Este deslumbramento com o poema, verdadeira alma das cantigas, é uma qualidade que já poucos têm. Os que compõem e os que ouvem. A emoção de Fernando Tordo sempre que volta a cada letra é contagiante e ajuda-nos a reencontrar um património luminoso e desassombrado.
"... chegam uns meninos de mota/com a china na bota e o papá na algibeira/são pescada marmota que não vende na lota / que apodrece e não cheira/porque o tempo/ é derrota".
Consciente da responsabilidade de passar um património, que sendo tão incrivelmente seu, tem de ser de todos e por todos compreendido e cuidado, Fernando Tordo aposta em parcerias com músicos mais novos, ou de outros géneros e fá-los vocalizar o tecido finíssimo de Ary dos Santos.
Muitas vezes com evoluções extraordinariamente conseguidas. Como a de Ricardo Ribeiro, entre o fado e o flamenco.
"... nas tuas mãos paradas no lençol/que é feito de ternura amarrotada/à espera do primeiro raio de sol/que toque no teu corpo - Madrugada!" .
Nesta dupla de música e poesia perpassa ainda um Portugal a querer nascer de novo e Fernando Tordo é a experiência viva de uma luta que também passou pelas cantigas. Com alegria e com esperança.
Devemos-lhe a vénia que se faz a um maior e a atenção que se presta a um sábio. Porque conhece e vê como ninguém esta terra que ainda canta.

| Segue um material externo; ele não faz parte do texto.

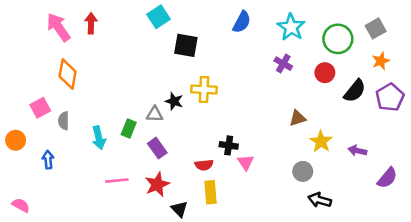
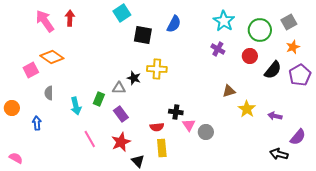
blue semicircle: (242, 22) -> (174, 24), moved
orange diamond: (68, 74) -> (52, 57), turned -65
pink square: (40, 108) -> (31, 70), moved
gray circle: (303, 171) -> (206, 132), moved
pink line: (117, 181) -> (90, 139), turned 66
black arrow: (320, 200) -> (279, 154), moved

"...foi capaz de mentir/foi capaz de calar/É capaz de chorar e de rir, /Tem um quê de fadista, /Tem um quê de gaivota. / E a mania que há-de ser artista. /Quando vê que precisa/É capaz de roubar, /Mas também sabe dar a camisa./Qual o nome afinal/Deste amigo que eu canto? /Pois é claro que é /Portugal".